【觀成壞品第二十一】 

「生成と壊滅との考察」と名付けられる第二十一章

 

21-11 從法不生法 亦不生非法  從非法不生 法及於非法
法(存在)より法を生ずることはできない。また、法より非法(存在しないもの)を生ずることもできない。

非法(存在しないもの)より法(存在)も非法(存在しないもの)を生ずることはできない。
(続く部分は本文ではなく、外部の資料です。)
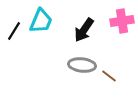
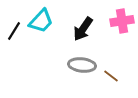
cyan trapezoid: rotated 20 degrees clockwise
black arrow: moved 1 px left, 1 px up
brown line: moved 2 px right
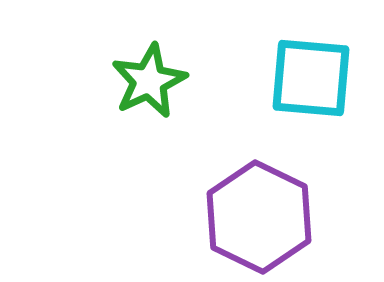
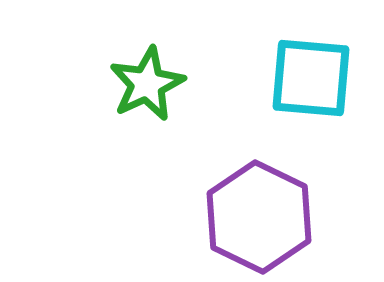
green star: moved 2 px left, 3 px down
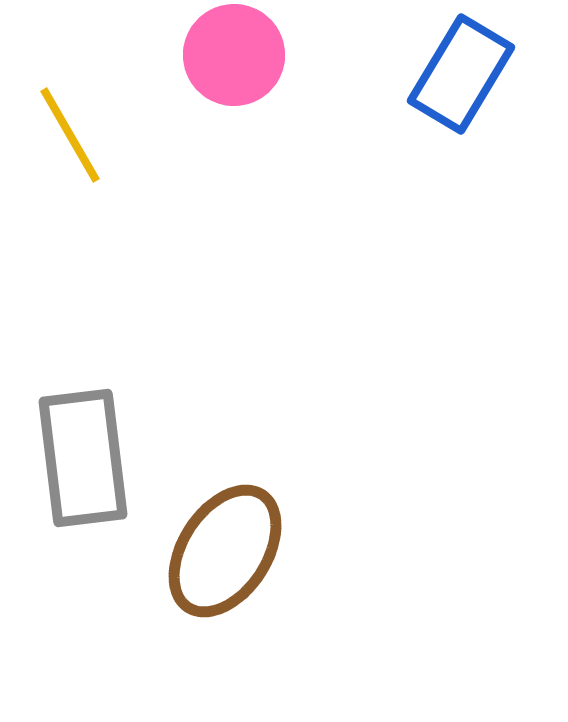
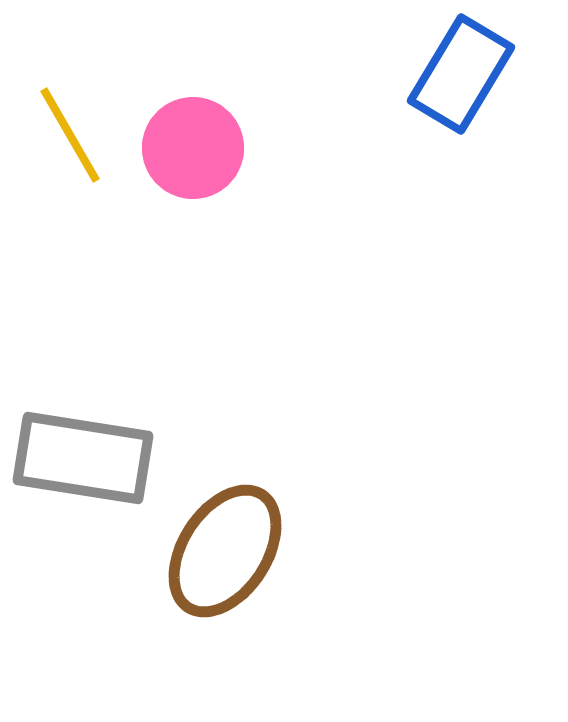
pink circle: moved 41 px left, 93 px down
gray rectangle: rotated 74 degrees counterclockwise
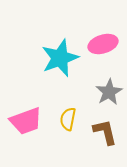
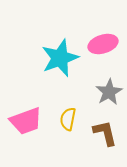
brown L-shape: moved 1 px down
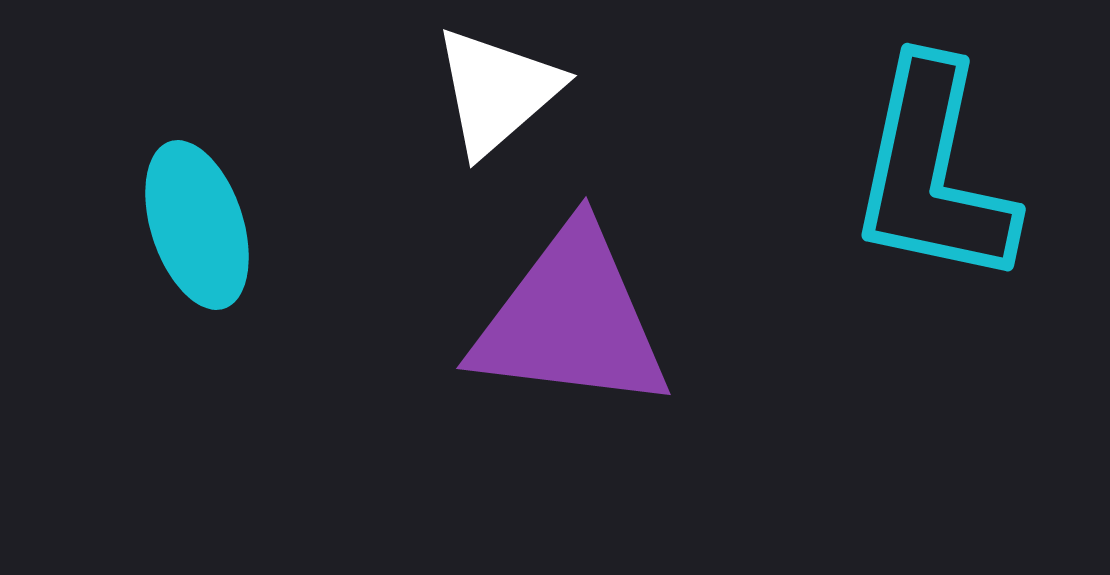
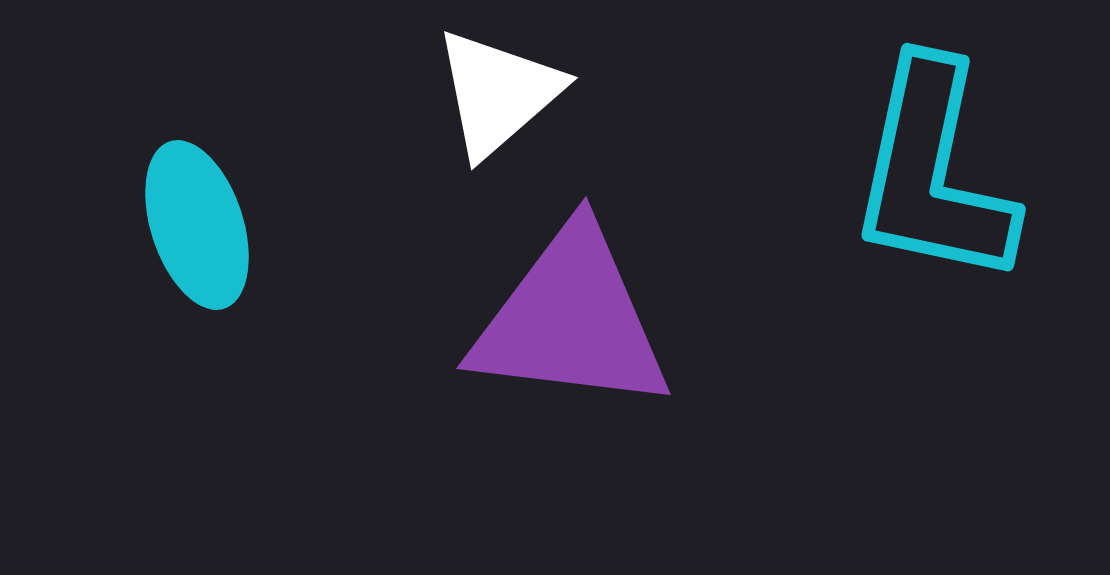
white triangle: moved 1 px right, 2 px down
21-12 法不從自生 亦不從他生 不從自他生 云何而有生 

法は自身(法)から生ずることはできない。また他(自分自身以外)から生ずることもできない

。自分からも他からも生ずることができなかったら、どうやって生ずることができようか?生ずることはできない。

 

これはいかなる法も無自性であり、確かに存在するものはないことを言っている。例えば、物事は諸行無常であるとしても、諸行無常の法に従って縁起があるから、なにか特別の対処法があるわけではなく、なにか特定の解決方法があるわけではない、と言っている。すなわち、縁起は空であり、縁起を構成する法は無自性であると言っている。

 

如何なるこだわり、(執着)は、意味がないと言っている。いや正確には、意味があるといえないしないともいえないということになる。だから、「空」が大事なのである。「空」はその時々(刹那)で、無自性なものに判断を加える。

 

法(存在)より法を生ずることはできない。 これはある意味縁起を否定している。なにか物事にある因果関係に着目しその課題を解こうとするのが縁起であるが、そもそもそんな導出はできないと頭から否定しているように見える。

 

でもそれはある意味当たり前である。未来を予測しても、それは実現しないことはあるのである。また時制がない話でも、物事は多面的であり、確かなものはないのである。だからその時々で刹那に決めてゆくのが正しく、その原理を知っていることで大抵の物事は解決するということであろう。